[[ DATA IN THIS EXERCISE, beginning ]]

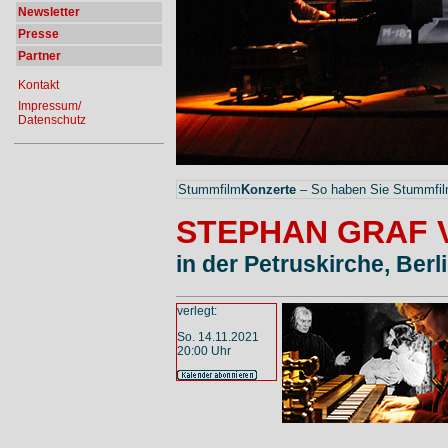
Newsletter
Presse
Partner
Kontakt
Impressum/
Datenschutz
Stummfilm
Konzerte
– So haben Sie Stummfilm
STEPHAN GRAF 
in der Petruskirche, Berl
verlegt:
So. 14.11.2021
20:00 Uhr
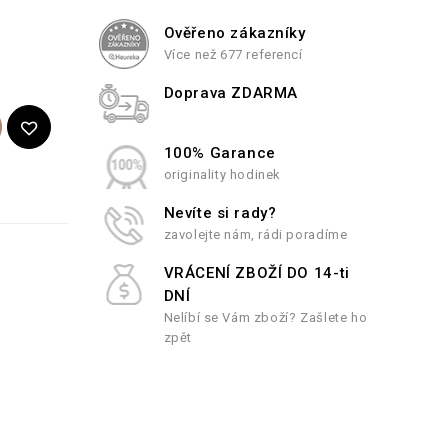
Ověřeno zákazníky
Více než 677 referencí
Doprava ZDARMA
100% Garance
originality hodinek
Nevíte si rady?
zavolejte nám, rádi poradíme
VRÁCENÍ ZBOŽÍ DO 14-ti
DNÍ
Nelíbí se Vám zboží? Zašlete ho
zpět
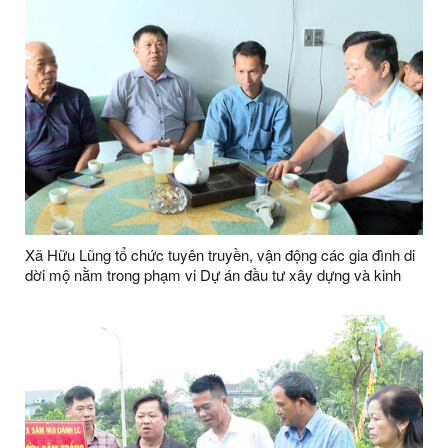
Xã Hữu Lũng tổ chức tuyên truyền, vận động các gia đình di
dời mộ nằm trong phạm vi Dự án đầu tư xây dựng và kinh
doanh kết cấu hạ tầng Khu công nghiệp VSIP Lạng Sơn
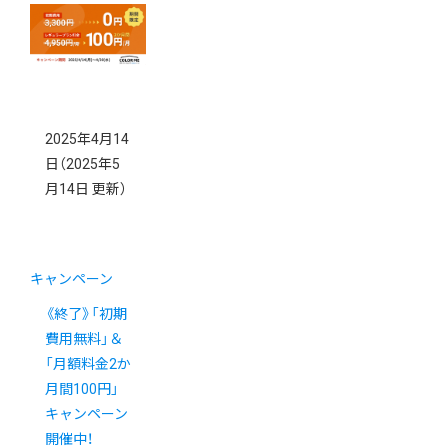
2025年4月14
日
（2025年5
月14日 更新）
キャンペーン
《終了》「初期
費用無料」＆
「月額料金2か
月間100円」
キャンペーン
開催中！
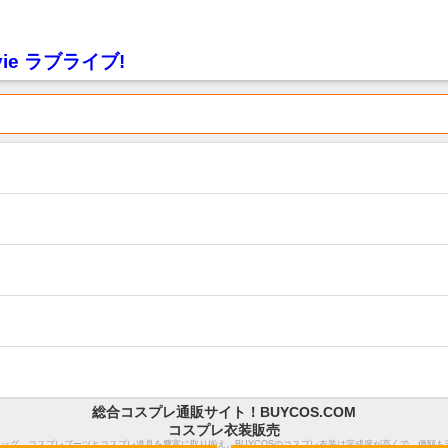
ovie ラブライブ!
総合コスプレ通販サイト！BUYCOS.COM
コスプレ衣装販売
ウィッグ、コスプレブーツとコスプレ道具を豊富に取り揃え。BUYCOSのコスプレ衣装は完成度が高くで、価額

[[ DATA IN THIS EXERCISE, end ]]

PROMPT: The pictures should be dropped, and every line above should be set down again exactly.

ANSWER:
Newsletter
Presse
Partner
Kontakt
Impressum/
Datenschutz
Stummfilm
Konzerte
– So haben Sie Stummfilm
STEPHAN GRAF 
in der Petruskirche, Berl
verlegt:
So. 14.11.2021
20:00 Uhr
Ověřeno zákazníky
Více než 677 referencí
Doprava ZDARMA
100% Garance
originality hodinek
Nevíte si rady?
zavolejte nám, rádi poradíme
VRÁCENÍ ZBOŽÍ DO 14-ti
DNÍ
Nelíbí se Vám zboží? Zašlete ho
zpět
Xã Hữu Lũng tổ chức tuyên truyền, vận động các gia đình di
dời mộ nằm trong phạm vi Dự án đầu tư xây dựng và kinh
doanh kết cấu hạ tầng Khu công nghiệp VSIP Lạng Sơn
2025年4月14
日
（2025年5
月14日 更新）
キャンペーン
《終了》「初期
費用無料」＆
「月額料金2か
月間100円」
キャンペーン
開催中！
ovie ラブライブ!
総合コスプレ通販サイト！BUYCOS.COM
コスプレ衣装販売
ウィッグ、コスプレブーツとコスプレ道具を豊富に取り揃え。BUYCOSのコスプレ衣装は完成度が高くで、価額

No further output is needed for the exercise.